Key words: BP neural network; structure optimizing; LMBP algorithm; Resource Allocation Network (RAN) algorithm
At present, the theoretical and application research of neural network have been well developed, and the neural network has been infiltrated into almost all the engineering application field. However, there is no good way to solve the configuration of neural network design systematically. The network configuration design problem is so important. If there are too many nodes in neural network, the framework is bulkiness, and the generalization ability is decreased, which will result in the difficulty in simulation. On the other hand, if there is few nodes in the network and a good model that can solve all the questions can't be formed, which causes non-convergence of the model. Usually, this type of research has many shortcomings .
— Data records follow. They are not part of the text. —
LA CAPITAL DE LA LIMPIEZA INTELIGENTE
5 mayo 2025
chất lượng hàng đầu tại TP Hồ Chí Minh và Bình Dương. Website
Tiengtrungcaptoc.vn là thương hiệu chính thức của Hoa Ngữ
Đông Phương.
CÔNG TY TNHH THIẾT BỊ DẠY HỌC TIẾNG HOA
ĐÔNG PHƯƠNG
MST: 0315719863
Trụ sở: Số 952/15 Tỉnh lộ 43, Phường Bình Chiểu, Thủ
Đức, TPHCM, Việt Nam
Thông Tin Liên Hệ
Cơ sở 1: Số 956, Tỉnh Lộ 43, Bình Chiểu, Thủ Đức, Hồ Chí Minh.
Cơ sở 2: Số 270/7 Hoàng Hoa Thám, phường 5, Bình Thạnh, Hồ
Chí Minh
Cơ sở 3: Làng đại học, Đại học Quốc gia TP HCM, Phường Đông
Many scholars have brought out some creative research in optimizing the neural network structure, such as the Tiling algorithm, Upting algorithm, CC algorithm etc. The Tiling algorithm cannot extend to real number mapping; the Upting algorithm needs the size of the sample in advance; and the CC algorithm leads to over-simulation. Besides these, Pruning algorithm can be used, but it increases the calculation. The algorithm based on evolution has the problem of abstract coding and hard to explain. In practical, Trail and error method is applied. It is hard to set a proper network structure if sense or experience is the only consideration.
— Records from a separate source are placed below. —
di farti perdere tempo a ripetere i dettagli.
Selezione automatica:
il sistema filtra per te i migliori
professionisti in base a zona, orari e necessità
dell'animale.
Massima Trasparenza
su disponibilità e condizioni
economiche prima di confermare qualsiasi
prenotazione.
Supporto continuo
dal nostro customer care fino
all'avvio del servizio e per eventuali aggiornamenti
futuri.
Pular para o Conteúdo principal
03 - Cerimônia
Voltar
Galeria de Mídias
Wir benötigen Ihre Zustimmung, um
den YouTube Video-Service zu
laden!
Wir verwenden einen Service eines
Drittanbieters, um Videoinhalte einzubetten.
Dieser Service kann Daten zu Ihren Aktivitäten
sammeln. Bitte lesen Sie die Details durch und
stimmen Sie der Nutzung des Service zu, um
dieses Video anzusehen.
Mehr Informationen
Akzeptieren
This paper presents a new way to optimize neural network using function approximation, and it is fundamentally an incremental method. Compared to Resources Allocation Network (RAN) brought by Platt, they are ameliorated BP algorithm and they assume a simplest network in advance. The differences between them are: RAN allocates new calculation node when the "un-modeling" sample is discovered and this way of serial study may allocate hidden node to "bad" samples. The algorithm presented in this paper is fundamentally a collateral algorithm. The LMBP algorithm is introduced at first; the judgment of study error is ameliorated; and the ability of the network is checked dynamically. If some generation has gone the errors cannot reach the predetermined requirements and they do not change when tracking the weight and threshold value, this means the structure of the network does not satisfy the problem and the quantity of the hidden units should increase. If it still not satisfies the problem, then the layer of the network should increase. The simulation experiment indicates that this algorithm is efficient and stable and can be popularized. The comparative experiment also indicates the network optimized by this algorithm is better than RAN does.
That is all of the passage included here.